A: When I saw the enormous stack of soda boxes at Walmart, I was frightened that it would fall on people. That was when I decided to make a tomb and invite people to lay down underneath the boxes.

Q: At what point did the title come to you?

A: While I was designing the pattern of the box, I included the text that says, “tear here to fold down top” on two corners of the box. It is the instruction that is written on a KFC chicken box to open up the top to use the box as a temporary bowl. If the corners are torn and the boxes are open, the structure of my installation will be demolished. My friend told me the text reminded of the expression, “the writing on the wall,” which means “the future is predetermined.”

Q: Is this a theme you would like to pursue in the future?
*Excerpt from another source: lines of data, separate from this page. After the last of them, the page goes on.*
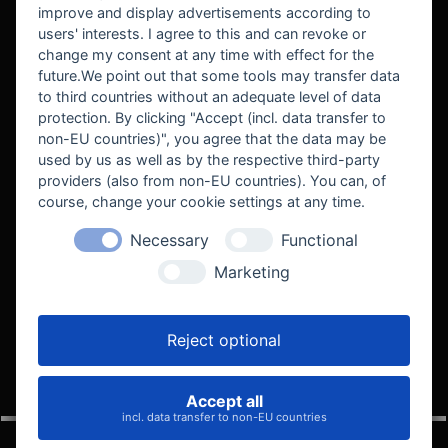
improve and display advertisements according to
users' interests. I agree to this and can revoke or
BEKANNT AUS
change my consent at any time with effect for the
future.We point out that some tools may transfer data
to third countries without an adequate level of data
protection. By clicking "Accept (incl. data transfer to
non-EU countries)", you agree that the data may be
used by us as well as by the respective third-party
providers (also from non-EU countries). You can, of
course, change your cookie settings at any time.
Necessary
Functional
WE SUPPORT
Marketing
Reject optional
Accept all
VELOCITY AUTOMOTIVE
incl. data transfer to non-EU countries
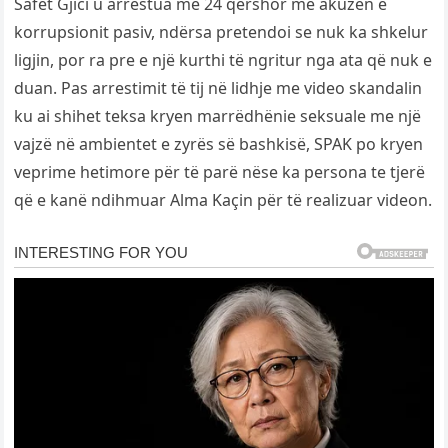
Safet Gjici u arrestua më 24 qershor me akuzën e
korrupsionit pasiv, ndërsa pretendoi se nuk ka shkelur
ligjin, por ra pre e një kurthi të ngritur nga ata që nuk e
duan. Pas arrestimit të tij në lidhje me video skandalin
ku ai shihet teksa kryen marrëdhënie seksuale me një
vajzë në ambientet e zyrës së bashkisë, SPAK po kryen
veprime hetimore për të parë nëse ka persona te tjerë
që e kanë ndihmuar Alma Kaçin për të realizuar videon.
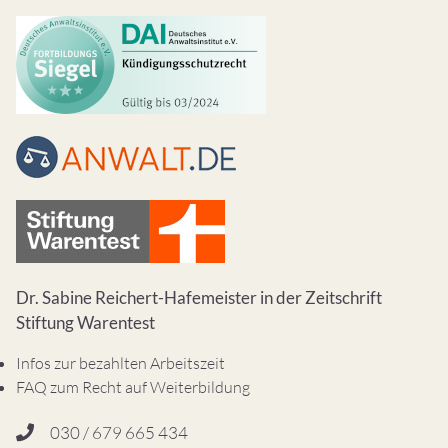
Dr. Sabine Reichert-Hafemeister in der Zeitschrift
Stiftung Warentest
Infos zur bezahlten Arbeitszeit
FAQ zum Recht auf Weiterbildung
030 / 679 665 434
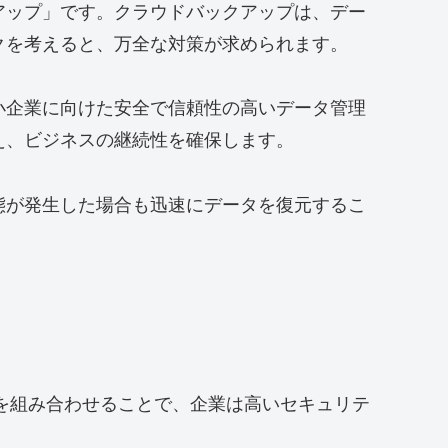
アップ」です。クラウドバックアップは、デー
クを考えると、万全な対策が求められます。
小企業に向けた安全で信頼性の高いデータ管理
え、ビジネスの継続性を確保します。
態が発生した場合も迅速にデータを復元するこ
らを組み合わせることで、企業は高いセキュリテ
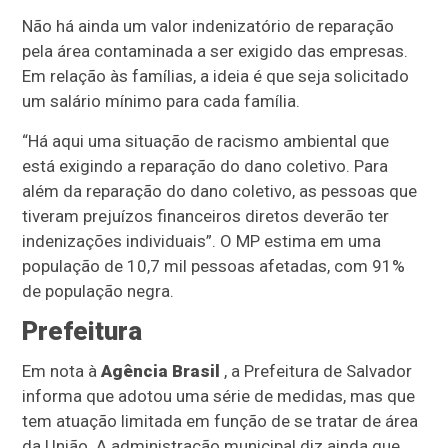
Não há ainda um valor indenizatório de reparação
pela área contaminada a ser exigido das empresas.
Em relação às famílias, a ideia é que seja solicitado
um salário mínimo para cada família.
“Há aqui uma situação de racismo ambiental que
está exigindo a reparação do dano coletivo. Para
além da reparação do dano coletivo, as pessoas que
tiveram prejuízos financeiros diretos deverão ter
indenizações individuais”. O MP estima em uma
população de 10,7 mil pessoas afetadas, com 91%
de população negra.
Prefeitura
Em nota à
Agência Brasil
, a Prefeitura de Salvador
informa que adotou uma série de medidas, mas que
tem atuação limitada em função de se tratar de área
da União. A administração municipal diz ainda que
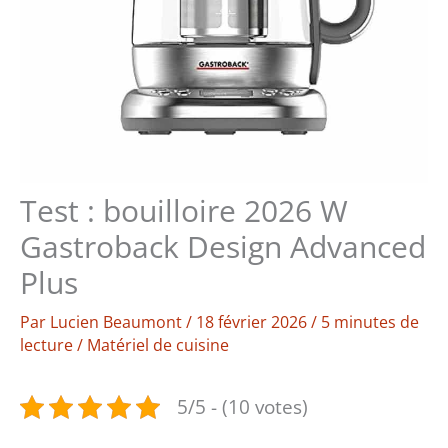
Test : bouilloire 2026 W
Gastroback Design Advanced
Plus
Par
Lucien Beaumont
/
18 février 2026
/
5 minutes de
lecture
/
Matériel de cuisine
5/5 - (10 votes)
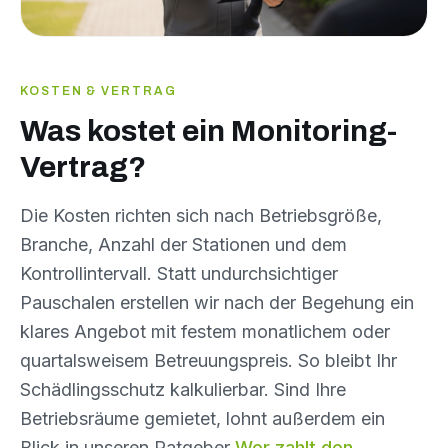
KOSTEN & VERTRAG
Was kostet ein Monitoring-
Vertrag?
Die Kosten richten sich nach Betriebsgröße,
Branche, Anzahl der Stationen und dem
Kontrollintervall. Statt undurchsichtiger
Pauschalen erstellen wir nach der Begehung ein
klares Angebot mit festem monatlichem oder
quartalsweisem Betreuungspreis. So bleibt Ihr
Schädlingsschutz kalkulierbar. Sind Ihre
Betriebsräume gemietet, lohnt außerdem ein
Blick in unseren Ratgeber
Wer zahlt den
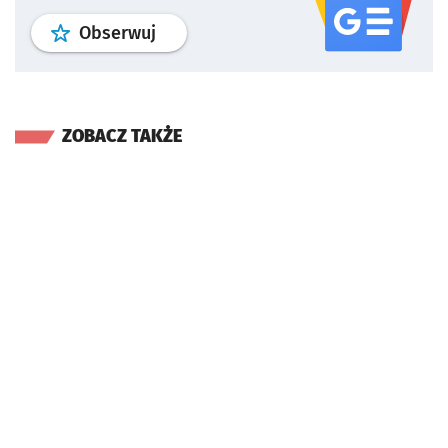
profil
google news
serwisu wroclaw
Obserwuj
ZOBACZ TAKŻE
A: My art can serve as a celebration of modern life but also a threat warning. I pay attention to how imitations substitute the genuine today as they are produced as a copy of an idealized original. Not all my work includes packaging boxes with granite pattern but most of them are made with objects that imitate the genuine, such as vinyl siding with faux wood grain or vinyl covering with marble pattern, inspired by artifices found in domestic environments and store displays. I create artwork to inspire the viewer to contemplate by allowing them to consider more than one answer. The message is open to the individual’s interpretation and imagination, which is distinguished from a critical message that is always implicit in consumerist society. I question the lost meaning of authenticity in order to find what’s beyond the surface in today’s surface-oriented culture.